→ Exercise goal:
The lines below that include "dates" are to be found and copied.

[[ Data extracts open ]]

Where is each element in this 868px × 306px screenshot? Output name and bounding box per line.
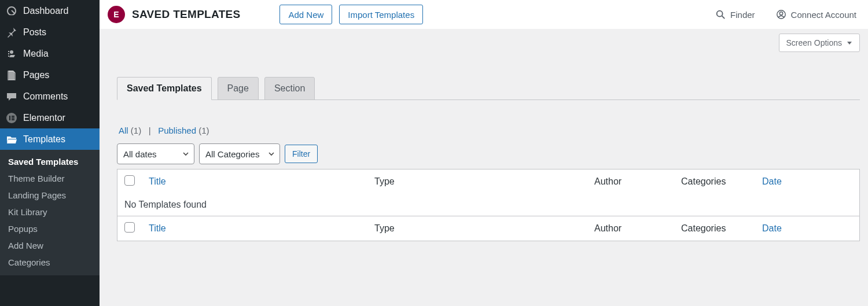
select-all-bottom-checkbox[interactable] [124,222,135,233]
svg-rect-2 [9,116,10,120]
tab-row: Saved Templates Page Section [117,76,860,100]
submenu-add-new[interactable]: Add New [0,237,100,254]
search-icon [715,9,726,20]
sidebar-item-label: Posts [23,27,46,38]
submenu-popups[interactable]: Popups [0,220,100,237]
sidebar-item-label: Elementor [23,113,65,123]
folder-open-icon [6,134,17,145]
submenu-theme-builder[interactable]: Theme Builder [0,170,100,187]
filter-published-link[interactable]: Published [158,126,196,135]
status-filter-row: All (1) | Published (1) [117,126,860,135]
category-filter-select[interactable]: All Categories [199,143,280,164]
sidebar-item-dashboard[interactable]: Dashboard [0,0,100,21]
date-filter-value: All dates [123,149,157,159]
svg-point-8 [779,12,782,15]
col-categories-foot: Categories [681,223,726,233]
submenu-saved-templates[interactable]: Saved Templates [0,153,100,170]
connect-account-button[interactable]: Connect Account [776,9,856,20]
table-empty-row: No Templates found [117,194,860,216]
sidebar-item-posts[interactable]: Posts [0,21,100,43]
col-title[interactable]: Title [149,176,166,186]
screen-options-button[interactable]: Screen Options [779,34,860,52]
sidebar-item-label: Media [23,49,49,59]
main-content: E SAVED TEMPLATES Add New Import Templat… [100,0,868,306]
tab-page[interactable]: Page [218,77,259,100]
sidebar-item-templates[interactable]: Templates [0,128,100,150]
select-all-top-checkbox[interactable] [124,175,135,186]
chevron-down-icon [268,150,275,157]
sidebar-item-pages[interactable]: Pages [0,64,100,86]
top-bar: E SAVED TEMPLATES Add New Import Templat… [100,0,868,29]
table-header-row: Title Type Author Categories Date [117,169,860,194]
table-empty-message: No Templates found [117,194,860,216]
col-author-foot: Author [594,223,621,233]
col-categories: Categories [681,176,726,186]
screen-options-label: Screen Options [786,38,843,47]
tab-section[interactable]: Section [264,77,315,100]
col-date[interactable]: Date [762,176,782,186]
filter-published-count: (1) [198,126,209,135]
filter-all-link[interactable]: All [119,126,128,135]
page-title: SAVED TEMPLATES [132,8,240,21]
svg-rect-4 [12,117,14,119]
elementor-badge-icon: E [108,6,125,23]
svg-point-0 [10,50,13,54]
finder-label: Finder [730,10,755,20]
filter-all-count: (1) [131,126,141,135]
col-author: Author [594,176,621,186]
elementor-icon [6,112,17,124]
sidebar-item-label: Dashboard [23,6,68,16]
svg-point-6 [717,11,723,17]
add-new-button[interactable]: Add New [279,5,332,24]
col-type: Type [374,176,395,186]
tab-saved-templates[interactable]: Saved Templates [117,77,212,100]
triangle-down-icon [847,38,852,47]
user-circle-icon [776,9,786,20]
media-icon [6,48,17,60]
col-date-foot[interactable]: Date [762,223,782,233]
sidebar-item-label: Comments [23,91,68,102]
sidebar-item-comments[interactable]: Comments [0,86,100,107]
date-filter-select[interactable]: All dates [117,143,194,164]
svg-rect-3 [12,116,14,117]
import-templates-button[interactable]: Import Templates [339,5,423,24]
submenu-categories[interactable]: Categories [0,254,100,271]
gauge-icon [6,5,17,17]
pin-icon [6,27,17,38]
sidebar-item-media[interactable]: Media [0,43,100,64]
chat-icon [6,91,17,102]
svg-rect-5 [12,119,14,120]
col-title-foot[interactable]: Title [149,223,166,233]
templates-table: Title Type Author Categories Date No Tem… [117,169,860,241]
sidebar-item-label: Templates [23,134,65,145]
table-footer-row: Title Type Author Categories Date [117,216,860,241]
submenu-landing-pages[interactable]: Landing Pages [0,187,100,204]
page-icon [6,69,17,81]
sidebar-submenu-templates: Saved Templates Theme Builder Landing Pa… [0,150,100,275]
col-type-foot: Type [374,223,395,233]
chevron-down-icon [182,150,189,157]
filter-row: All dates All Categories Filter [117,143,860,164]
filter-separator: | [149,126,151,135]
finder-button[interactable]: Finder [715,9,755,20]
filter-button[interactable]: Filter [285,145,318,163]
sidebar-item-label: Pages [23,70,49,80]
category-filter-value: All Categories [205,149,259,159]
admin-sidebar: Dashboard Posts Media Pages Comments Ele… [0,0,100,306]
sidebar-item-elementor[interactable]: Elementor [0,107,100,128]
submenu-kit-library[interactable]: Kit Library [0,204,100,220]
connect-account-label: Connect Account [791,10,856,20]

[[ Data extracts closed ]]

→ Solution for this problem:
date-filter-value: All dates [123,149,157,159]
date-filter-select[interactable]: All dates [117,143,194,164]
filter-row: All dates All Categories Filter [117,143,860,164]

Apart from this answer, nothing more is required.